It’s that time of year again. From December to March calçots are in season and La Quinta Brasserie brings the Catalan tradition to Sevilla during this time. Basically the calçots (similar to a large spring onion) are roasted over coals, then wrapped up in newspaper and served with a wonderfully nutty romesco sauce. Delicious and also messy as hell. The trick is in getting the non-charred delicate centre out. First you peel away a bit of the charred bit at the end until you see the green part of the onion. Hold onto that! Then tightly grip the tip of the calçot with your other hand and pull.

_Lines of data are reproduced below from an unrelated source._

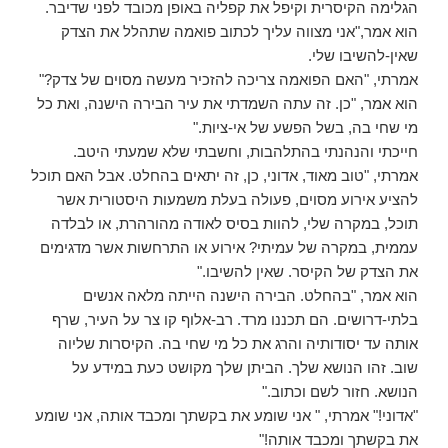
הגלימה הקיסרית וקיפל את קפליה באופן מכובד לפני שדיבר.
הוא אמר,"אני מצווה עליך לכתוב פואמה שתהלל את הצדק
שאין-להשיבו שלי.
אמרתי, "האם הפואמה צריכה להזכיר מעשה מסוים של צדק?"
הוא אמר, "כן. זה עתה השמדתי את עיר הבירה הישנה, ואת כל
מי שחי בה, בשל הפשע של אי-ציות."
חייכתי והנהנתי בהתלהבות, וחשבתי שלא שמעתי היטב.
אמרתי, "טוב מאוד, אדוני, כן, זה יתאים בהחלט. אבל האם תוכל
להציע אירוע מסוים, פעולה בעלת משמעות היסטורית אשר
תוכל, במקרה שלי, להוות בסיס לאודה מהורהרת, או לבלדה
עממית, במקרה של עמיתי? אירוע או התרחשות אשר מדגימים
את הצדק של הקיסר. שאין להשיבו."
הוא אמר, "בהחלט. הבירה הישנה הייתה מלאה אנשים
בלתי-דרושים. הם תכננו מרד. רב-אלוף קו צר על העיר, שרף
אותה עד יסודותיה והרג את כל מי שחי בה. הקיסרות שליוה
שוב. זהו הנושא שלך. הביתן שלך מקושט כעת במידע על
הנושא. חזור לשם וכתוב."
"אדוני!" אמרתי, " אני שומע את בקשתך ומכבד אותה, אני שומע
את בקשתך ומכבד אותה!"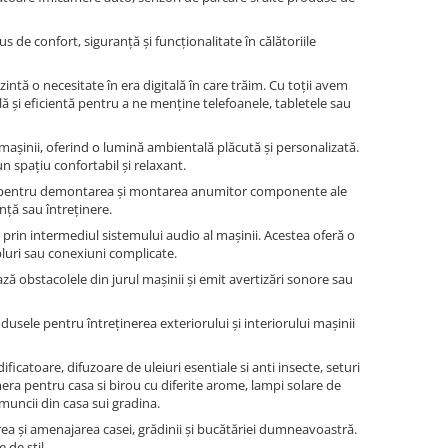
de confort, siguranță și funcționalitate în călătoriile
intă o necesitate în era digitală în care trăim. Cu toții avem
ă și eficientă pentru a ne menține telefoanele, tabletele sau
 mașinii, oferind o lumină ambientală plăcută și personalizată.
n spațiu confortabil și relaxant.
ciale pentru demontarea și montarea anumitor componente ale
nță sau întreținere.
 prin intermediul sistemului audio al mașinii. Acestea oferă o
bluri sau conexiuni complicate.
ză obstacolele din jurul mașinii și emit avertizări sonore sau
odusele pentru întreținerea exteriorului și interiorului mașinii
ficatoare, difuzoare de uleiuri esentiale si anti insecte, seturi
era pentru casa si birou cu diferite arome, lampi solare de
 muncii din casa sui gradina.
erea și amenajarea casei, grădinii și bucătăriei dumneavoastră.
 de stil.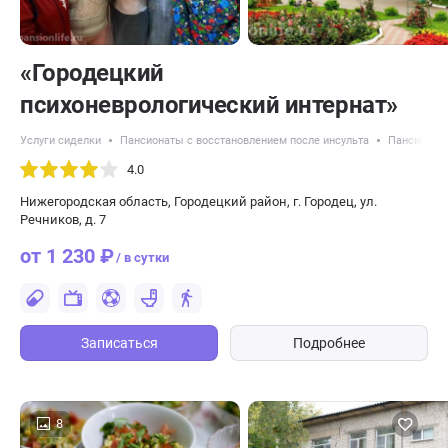
«Городецкий
психоневрологический интернат»
Услуги сиделки
Пансионаты с восстановлением после инсульта
Пансионаты
4.0
Нижегородская область, Городецкий район, г. Городец, ул.
Речников, д. 7
от 1 230 ₽
/ в сутки
Записаться
Подробнее
8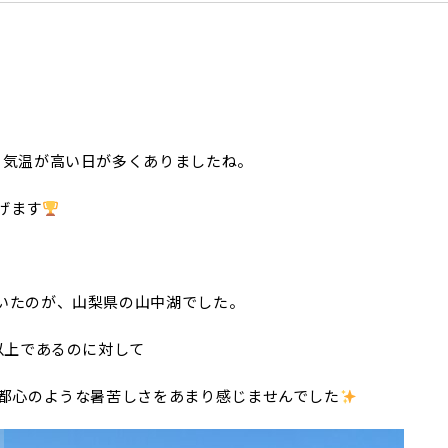
も気温が高い日が多くありましたね。
げます
いたのが、山梨県の山中湖でした。
以上であるのに対して
、都心のような暑苦しさをあまり感じませんでした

After that you dip the calçot into romesco sauce, another Catalan dish made with tomatoes and roasted red peppers, puréed and thickened with toasted crushed almonds and bread. Heaven. You can see that La Quinta provided us with a paper bib and also latex gloves for this procedure, as after dipping the calçot into the romesco you are meant to hold it high over your mouth and slowly lower it in. My friend Peter shows us how it’s done (more or less, it was his first time).
This dish is usually served with the traditional porrón, local Catalan wine served in a peculiar wine carafe, which you also hold well above your upturned face as you pour wine directly (or otherwise) into your mouth.
It was great fun doing this again. La Quinta offers the calçots either a la carte or as part of a set menu that includes the calçots, grilled butifarra with creamy butter beans and alioli, a selection of char-grilled meats, desserts and wine. We opted for a la carte and frankly after the calçots and sharing the butifarra dish we were practically dead. Though we did see a couple the next table over polish of the entire menu. RESPECT.